▶ _Exercise details_: Ignoring every picture, return the lines of the listing below word for word, from the line that holds "Khoa Thiết kế" through the line that holds "bajada no sabían".

▶ _Records to process_:
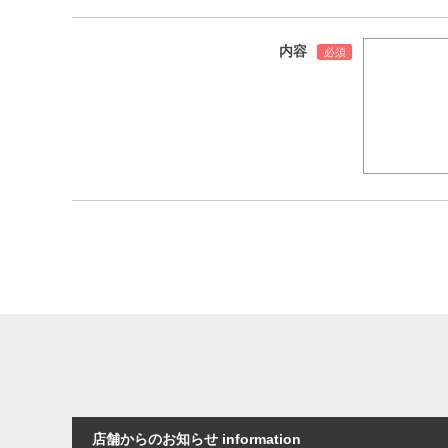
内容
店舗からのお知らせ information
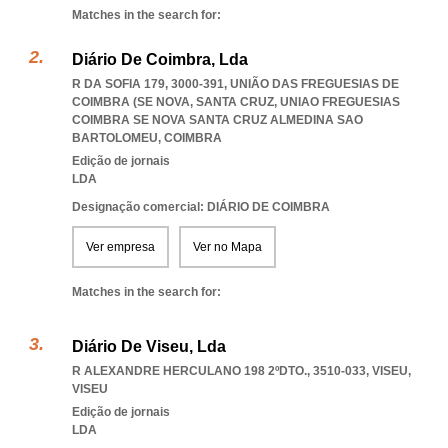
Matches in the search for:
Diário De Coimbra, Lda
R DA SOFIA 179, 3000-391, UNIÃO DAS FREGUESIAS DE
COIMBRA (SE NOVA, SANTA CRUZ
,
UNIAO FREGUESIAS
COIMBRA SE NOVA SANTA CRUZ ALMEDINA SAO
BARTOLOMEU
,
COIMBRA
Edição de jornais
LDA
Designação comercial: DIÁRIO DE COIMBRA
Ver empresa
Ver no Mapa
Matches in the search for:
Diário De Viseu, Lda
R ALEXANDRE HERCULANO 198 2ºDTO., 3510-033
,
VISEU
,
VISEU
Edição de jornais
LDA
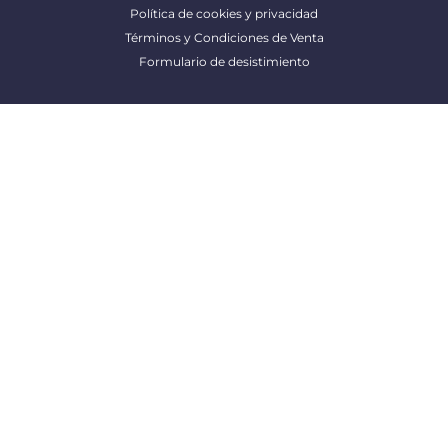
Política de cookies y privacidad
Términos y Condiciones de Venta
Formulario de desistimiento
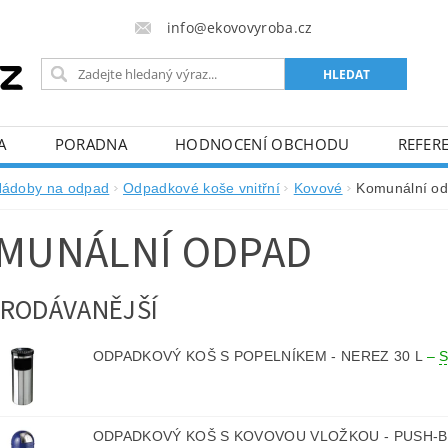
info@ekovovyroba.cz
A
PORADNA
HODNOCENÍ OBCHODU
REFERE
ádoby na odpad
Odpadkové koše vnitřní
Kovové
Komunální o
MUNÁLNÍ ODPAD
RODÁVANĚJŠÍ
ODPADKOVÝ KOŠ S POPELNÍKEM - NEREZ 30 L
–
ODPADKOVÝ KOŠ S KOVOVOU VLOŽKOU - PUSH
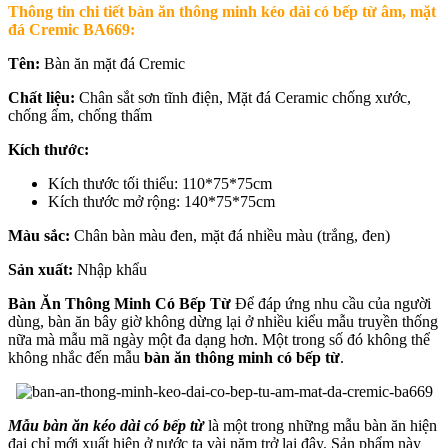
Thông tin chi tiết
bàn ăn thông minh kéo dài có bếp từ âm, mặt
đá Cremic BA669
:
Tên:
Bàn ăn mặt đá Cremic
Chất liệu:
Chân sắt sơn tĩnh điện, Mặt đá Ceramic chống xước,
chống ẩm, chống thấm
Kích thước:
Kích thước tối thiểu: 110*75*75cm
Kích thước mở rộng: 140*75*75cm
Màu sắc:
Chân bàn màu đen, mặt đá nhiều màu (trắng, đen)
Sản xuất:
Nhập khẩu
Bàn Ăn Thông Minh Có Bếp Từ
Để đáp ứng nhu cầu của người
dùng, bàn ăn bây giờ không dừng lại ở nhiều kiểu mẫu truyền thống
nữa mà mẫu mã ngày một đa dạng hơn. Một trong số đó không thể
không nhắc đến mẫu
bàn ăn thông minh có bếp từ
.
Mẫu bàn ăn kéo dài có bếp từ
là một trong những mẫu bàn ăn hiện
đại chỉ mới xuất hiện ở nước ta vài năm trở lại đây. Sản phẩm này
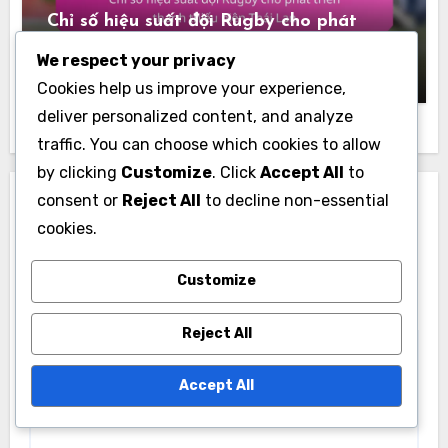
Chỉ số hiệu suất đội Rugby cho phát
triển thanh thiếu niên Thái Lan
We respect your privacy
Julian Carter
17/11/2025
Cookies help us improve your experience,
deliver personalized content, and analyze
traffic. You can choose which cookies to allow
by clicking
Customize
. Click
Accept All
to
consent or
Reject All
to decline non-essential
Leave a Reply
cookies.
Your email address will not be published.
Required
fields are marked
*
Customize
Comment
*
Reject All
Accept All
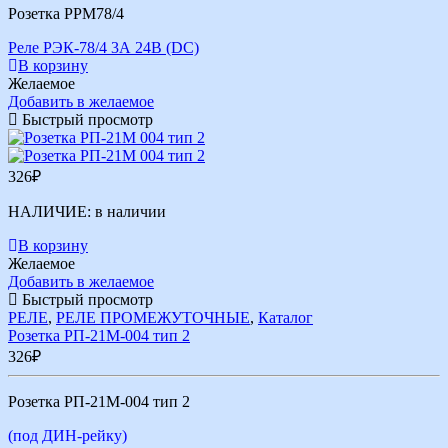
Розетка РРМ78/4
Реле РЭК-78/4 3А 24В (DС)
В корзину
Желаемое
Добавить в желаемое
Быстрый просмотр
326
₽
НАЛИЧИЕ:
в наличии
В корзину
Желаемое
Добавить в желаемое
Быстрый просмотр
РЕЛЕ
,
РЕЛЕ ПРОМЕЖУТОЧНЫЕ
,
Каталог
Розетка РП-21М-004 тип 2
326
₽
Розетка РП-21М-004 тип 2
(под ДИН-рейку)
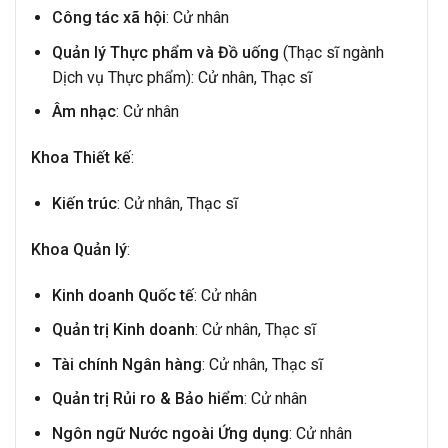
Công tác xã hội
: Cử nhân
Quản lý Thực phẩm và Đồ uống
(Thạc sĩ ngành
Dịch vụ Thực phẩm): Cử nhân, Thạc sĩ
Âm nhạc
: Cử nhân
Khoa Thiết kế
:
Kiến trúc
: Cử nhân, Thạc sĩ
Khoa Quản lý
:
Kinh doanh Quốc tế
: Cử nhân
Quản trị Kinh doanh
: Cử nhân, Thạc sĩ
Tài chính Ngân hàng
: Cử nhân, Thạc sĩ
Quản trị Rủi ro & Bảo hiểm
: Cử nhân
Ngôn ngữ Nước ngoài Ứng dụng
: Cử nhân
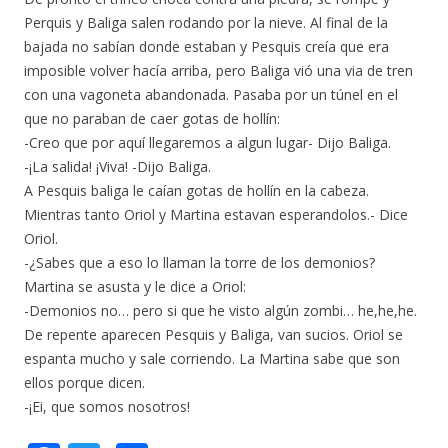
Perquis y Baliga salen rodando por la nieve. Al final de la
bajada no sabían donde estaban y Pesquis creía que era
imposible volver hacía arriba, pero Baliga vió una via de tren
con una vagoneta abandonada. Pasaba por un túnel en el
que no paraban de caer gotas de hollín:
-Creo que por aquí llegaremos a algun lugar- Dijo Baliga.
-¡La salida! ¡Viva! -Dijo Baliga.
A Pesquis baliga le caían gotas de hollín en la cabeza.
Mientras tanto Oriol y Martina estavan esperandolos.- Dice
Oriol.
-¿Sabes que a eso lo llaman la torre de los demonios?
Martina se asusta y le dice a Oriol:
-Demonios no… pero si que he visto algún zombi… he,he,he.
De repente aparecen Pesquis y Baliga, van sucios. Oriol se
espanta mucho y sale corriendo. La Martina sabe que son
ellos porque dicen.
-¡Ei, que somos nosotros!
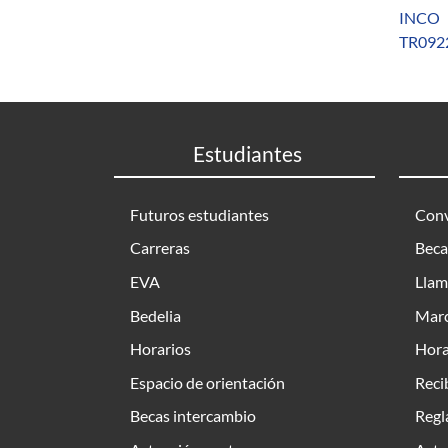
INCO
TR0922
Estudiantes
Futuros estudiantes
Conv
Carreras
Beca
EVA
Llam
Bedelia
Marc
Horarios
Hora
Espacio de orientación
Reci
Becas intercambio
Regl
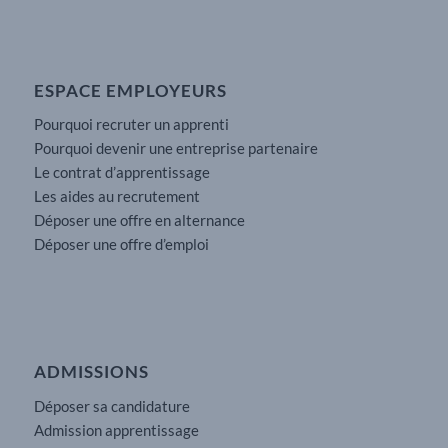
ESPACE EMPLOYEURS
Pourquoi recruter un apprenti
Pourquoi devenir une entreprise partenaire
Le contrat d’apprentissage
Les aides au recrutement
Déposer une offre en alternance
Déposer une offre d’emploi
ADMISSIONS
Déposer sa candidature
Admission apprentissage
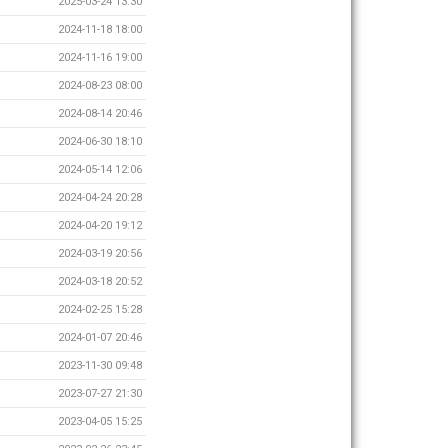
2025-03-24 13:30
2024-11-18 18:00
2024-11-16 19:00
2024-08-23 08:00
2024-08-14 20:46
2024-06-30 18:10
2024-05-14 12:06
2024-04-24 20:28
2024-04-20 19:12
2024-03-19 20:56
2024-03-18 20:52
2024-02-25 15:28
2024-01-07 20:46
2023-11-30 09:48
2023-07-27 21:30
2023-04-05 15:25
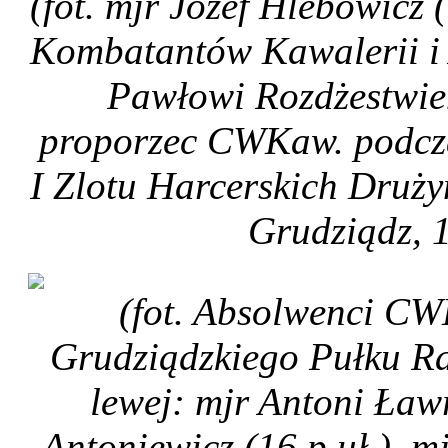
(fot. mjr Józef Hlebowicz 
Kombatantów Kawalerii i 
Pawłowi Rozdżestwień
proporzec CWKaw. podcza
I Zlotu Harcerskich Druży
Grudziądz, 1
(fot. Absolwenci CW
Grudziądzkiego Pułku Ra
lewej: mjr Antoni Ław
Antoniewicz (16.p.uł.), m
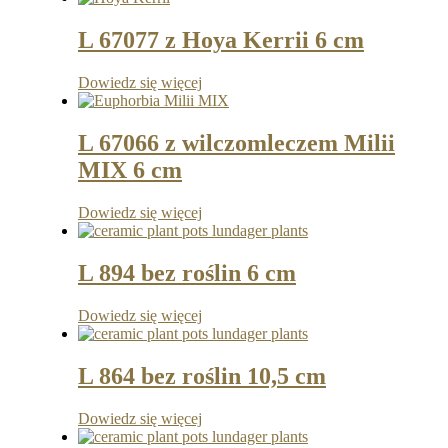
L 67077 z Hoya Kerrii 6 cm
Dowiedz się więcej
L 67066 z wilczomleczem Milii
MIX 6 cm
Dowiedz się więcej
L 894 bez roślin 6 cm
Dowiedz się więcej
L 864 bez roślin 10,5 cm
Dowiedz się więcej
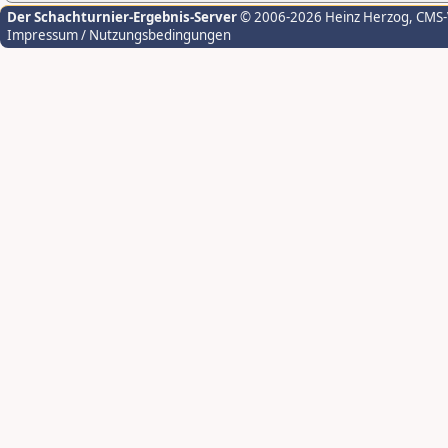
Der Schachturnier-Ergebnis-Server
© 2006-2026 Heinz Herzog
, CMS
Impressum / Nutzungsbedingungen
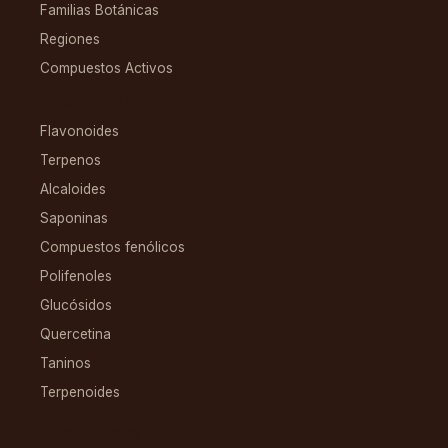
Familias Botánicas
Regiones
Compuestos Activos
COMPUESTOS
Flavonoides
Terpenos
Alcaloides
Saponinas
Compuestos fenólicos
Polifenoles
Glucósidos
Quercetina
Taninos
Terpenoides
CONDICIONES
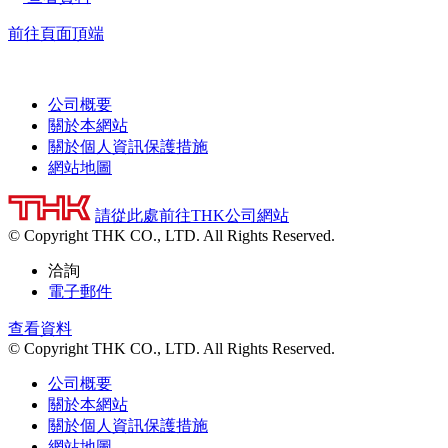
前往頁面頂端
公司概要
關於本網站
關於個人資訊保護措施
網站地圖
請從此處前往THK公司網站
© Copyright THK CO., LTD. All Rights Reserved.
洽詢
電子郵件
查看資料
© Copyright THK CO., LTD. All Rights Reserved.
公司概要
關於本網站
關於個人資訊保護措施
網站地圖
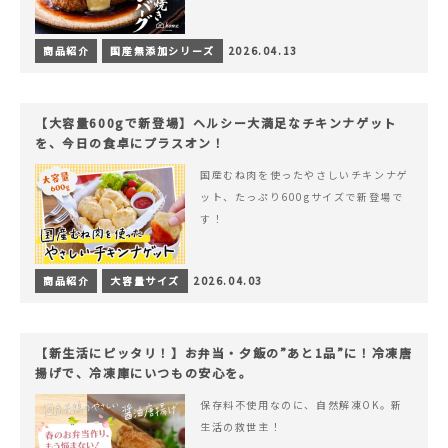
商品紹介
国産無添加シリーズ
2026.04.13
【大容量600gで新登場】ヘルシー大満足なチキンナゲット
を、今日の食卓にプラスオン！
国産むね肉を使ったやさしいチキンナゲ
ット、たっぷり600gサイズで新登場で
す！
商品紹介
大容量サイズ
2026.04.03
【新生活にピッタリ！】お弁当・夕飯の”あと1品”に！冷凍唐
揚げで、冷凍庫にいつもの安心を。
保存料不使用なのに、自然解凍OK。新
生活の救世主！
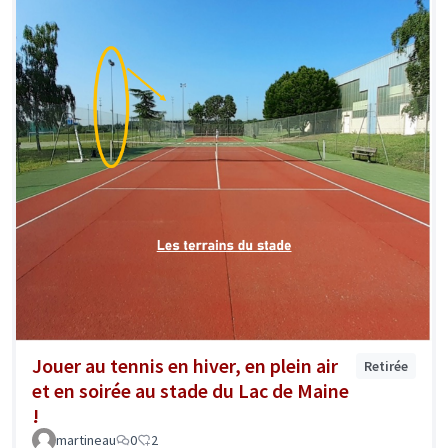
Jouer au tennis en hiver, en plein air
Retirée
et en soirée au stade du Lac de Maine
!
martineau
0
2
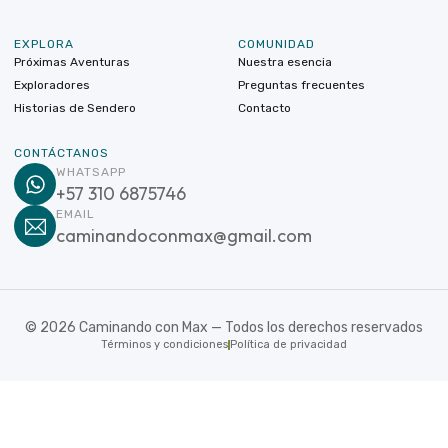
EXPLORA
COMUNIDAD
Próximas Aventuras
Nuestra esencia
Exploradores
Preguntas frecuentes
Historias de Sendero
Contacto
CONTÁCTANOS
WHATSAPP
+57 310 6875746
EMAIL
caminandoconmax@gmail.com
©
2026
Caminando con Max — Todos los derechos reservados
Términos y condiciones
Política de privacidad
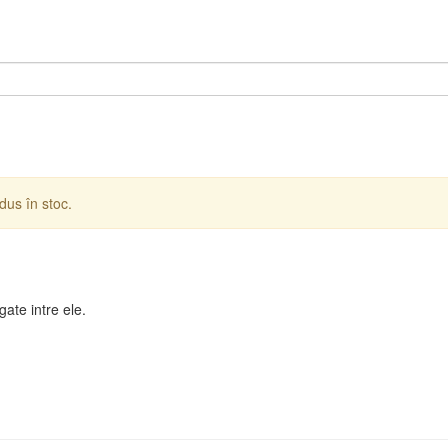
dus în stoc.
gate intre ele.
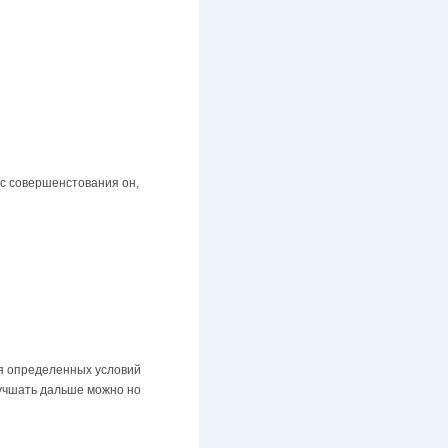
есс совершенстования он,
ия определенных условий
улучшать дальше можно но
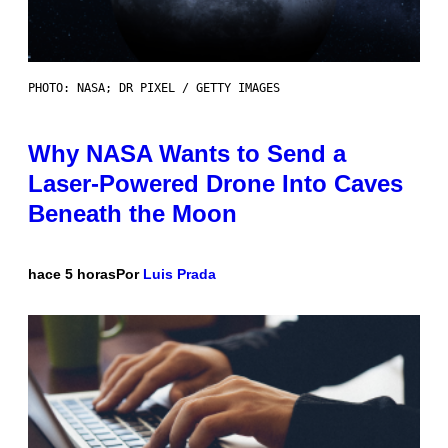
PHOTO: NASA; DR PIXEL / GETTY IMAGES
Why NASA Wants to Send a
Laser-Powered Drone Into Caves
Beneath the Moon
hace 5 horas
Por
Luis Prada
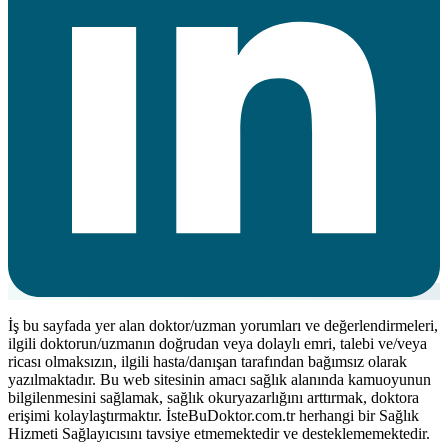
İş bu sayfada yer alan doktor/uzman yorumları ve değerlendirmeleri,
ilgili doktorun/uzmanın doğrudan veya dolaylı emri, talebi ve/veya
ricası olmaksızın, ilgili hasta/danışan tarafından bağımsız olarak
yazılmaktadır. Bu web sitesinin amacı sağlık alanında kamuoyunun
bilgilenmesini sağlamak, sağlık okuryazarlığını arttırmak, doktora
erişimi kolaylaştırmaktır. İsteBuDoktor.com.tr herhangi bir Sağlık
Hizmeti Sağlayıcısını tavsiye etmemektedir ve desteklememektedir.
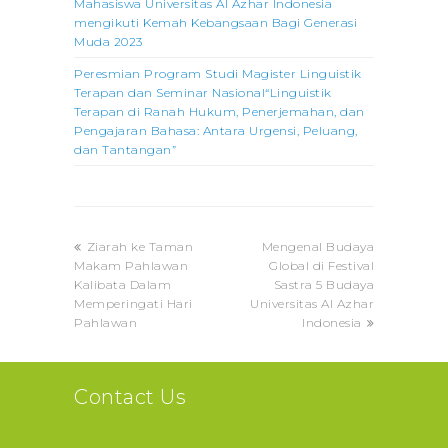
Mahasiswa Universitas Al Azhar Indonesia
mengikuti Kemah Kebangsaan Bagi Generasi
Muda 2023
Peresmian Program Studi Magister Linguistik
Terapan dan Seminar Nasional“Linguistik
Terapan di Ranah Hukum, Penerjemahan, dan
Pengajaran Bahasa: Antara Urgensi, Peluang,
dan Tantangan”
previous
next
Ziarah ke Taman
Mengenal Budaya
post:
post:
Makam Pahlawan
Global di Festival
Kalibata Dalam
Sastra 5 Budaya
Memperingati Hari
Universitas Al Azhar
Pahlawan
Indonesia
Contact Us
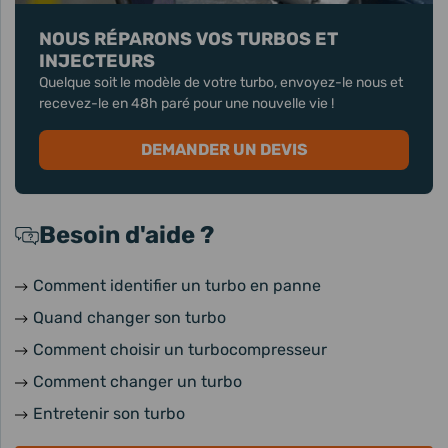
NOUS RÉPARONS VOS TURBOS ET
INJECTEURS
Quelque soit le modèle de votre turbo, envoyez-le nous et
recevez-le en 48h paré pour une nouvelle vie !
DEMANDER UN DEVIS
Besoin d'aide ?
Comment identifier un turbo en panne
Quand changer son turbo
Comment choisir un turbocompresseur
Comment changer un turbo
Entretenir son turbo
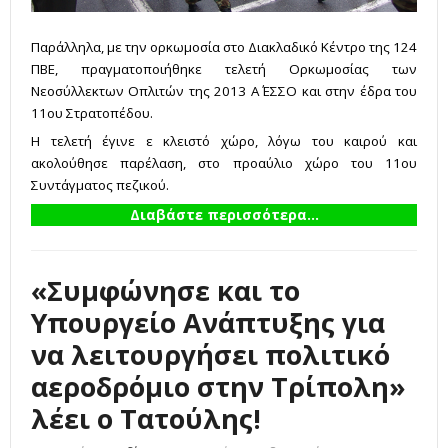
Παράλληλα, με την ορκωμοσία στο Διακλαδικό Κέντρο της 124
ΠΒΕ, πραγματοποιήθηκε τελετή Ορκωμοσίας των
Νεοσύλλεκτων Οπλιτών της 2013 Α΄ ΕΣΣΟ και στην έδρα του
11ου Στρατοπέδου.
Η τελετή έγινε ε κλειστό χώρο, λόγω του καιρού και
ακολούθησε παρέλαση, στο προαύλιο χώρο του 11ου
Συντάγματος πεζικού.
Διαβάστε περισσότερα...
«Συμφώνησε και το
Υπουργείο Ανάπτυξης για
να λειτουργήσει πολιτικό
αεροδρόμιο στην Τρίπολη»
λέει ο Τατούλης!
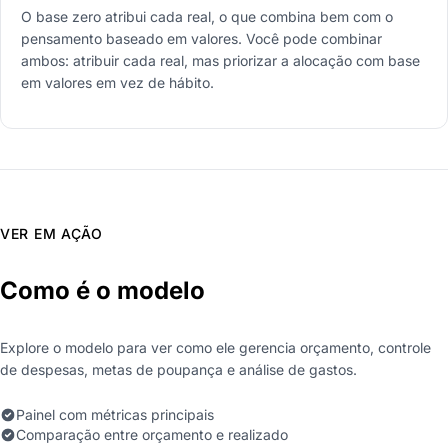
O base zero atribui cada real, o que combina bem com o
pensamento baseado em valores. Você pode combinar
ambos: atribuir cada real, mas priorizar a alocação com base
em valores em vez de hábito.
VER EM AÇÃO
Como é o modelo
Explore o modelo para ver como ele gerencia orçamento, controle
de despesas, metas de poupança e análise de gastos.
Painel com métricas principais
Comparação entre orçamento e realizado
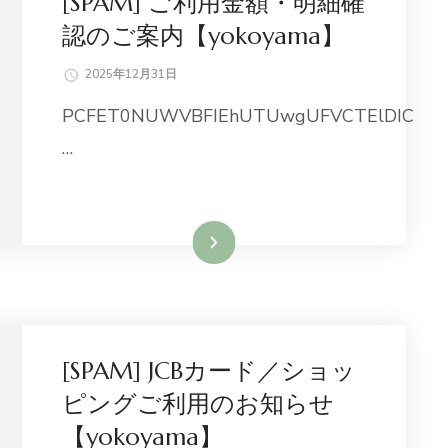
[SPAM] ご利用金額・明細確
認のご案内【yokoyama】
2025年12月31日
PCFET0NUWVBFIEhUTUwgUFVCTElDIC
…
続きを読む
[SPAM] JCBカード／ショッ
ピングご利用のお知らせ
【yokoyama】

▶ _Problem solution_:
Khoa Thiết kế
:
Kiến trúc
: Cử nhân, Thạc sĩ
Khoa Quản lý
:
Kinh doanh Quốc tế
: Cử nhân
Quản trị Kinh doanh
: Cử nhân, Thạc sĩ
Tài chính Ngân hàng
: Cử nhân, Thạc sĩ
Quản trị Rủi ro & Bảo hiểm
: Cử nhân
Ngôn ngữ Nước ngoài Ứng dụng
: Cử nhân
Perquis y Baliga salen rodando por la nieve. Al final de la
bajada no sabían donde estaban y Pesquis creía que era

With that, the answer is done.